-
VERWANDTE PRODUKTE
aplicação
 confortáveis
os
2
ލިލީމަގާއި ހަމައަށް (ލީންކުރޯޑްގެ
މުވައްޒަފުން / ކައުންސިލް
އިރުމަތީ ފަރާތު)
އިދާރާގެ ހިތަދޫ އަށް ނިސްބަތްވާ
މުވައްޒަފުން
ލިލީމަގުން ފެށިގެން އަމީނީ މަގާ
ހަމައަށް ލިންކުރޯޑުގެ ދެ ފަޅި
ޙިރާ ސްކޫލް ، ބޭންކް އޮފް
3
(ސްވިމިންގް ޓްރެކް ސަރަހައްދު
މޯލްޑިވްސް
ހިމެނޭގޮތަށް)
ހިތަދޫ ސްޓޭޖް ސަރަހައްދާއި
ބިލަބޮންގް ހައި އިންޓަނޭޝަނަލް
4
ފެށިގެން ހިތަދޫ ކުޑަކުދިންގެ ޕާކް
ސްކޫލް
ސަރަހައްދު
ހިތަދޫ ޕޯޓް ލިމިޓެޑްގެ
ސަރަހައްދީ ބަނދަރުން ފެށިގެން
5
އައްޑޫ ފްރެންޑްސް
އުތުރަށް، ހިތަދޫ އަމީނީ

• • • •

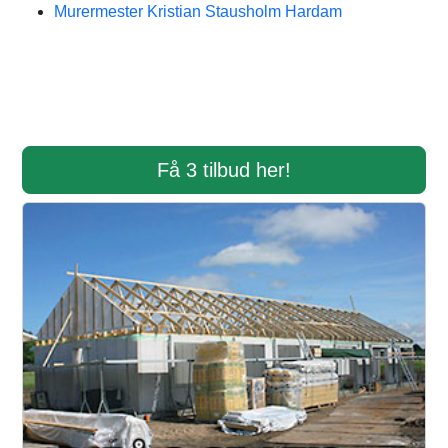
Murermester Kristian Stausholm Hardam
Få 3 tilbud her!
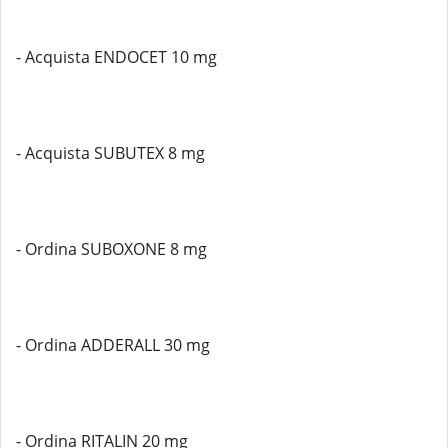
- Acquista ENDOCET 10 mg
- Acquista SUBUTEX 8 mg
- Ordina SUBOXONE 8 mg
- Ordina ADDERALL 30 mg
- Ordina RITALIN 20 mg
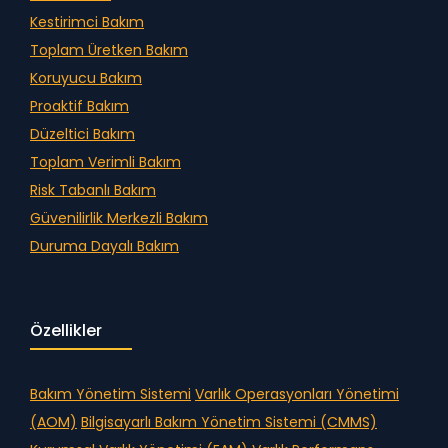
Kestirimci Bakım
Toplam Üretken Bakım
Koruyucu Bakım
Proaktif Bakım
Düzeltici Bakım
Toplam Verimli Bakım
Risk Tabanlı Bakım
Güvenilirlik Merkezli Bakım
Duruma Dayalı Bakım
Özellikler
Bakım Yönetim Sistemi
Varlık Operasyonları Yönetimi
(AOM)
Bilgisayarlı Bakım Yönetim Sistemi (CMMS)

• • • •

### EXERCISE OBJECTIVE
The expected result is a copy of each line in the records where "Bakım" appears.

### RESPONSE BELOW
Kestirimci Bakım
Toplam Üretken Bakım
Koruyucu Bakım
Proaktif Bakım
Düzeltici Bakım
Toplam Verimli Bakım
Risk Tabanlı Bakım
Güvenilirlik Merkezli Bakım
Duruma Dayalı Bakım
Bakım Yönetim Sistemi
Bilgisayarlı Bakım Yönetim Sistemi (CMMS)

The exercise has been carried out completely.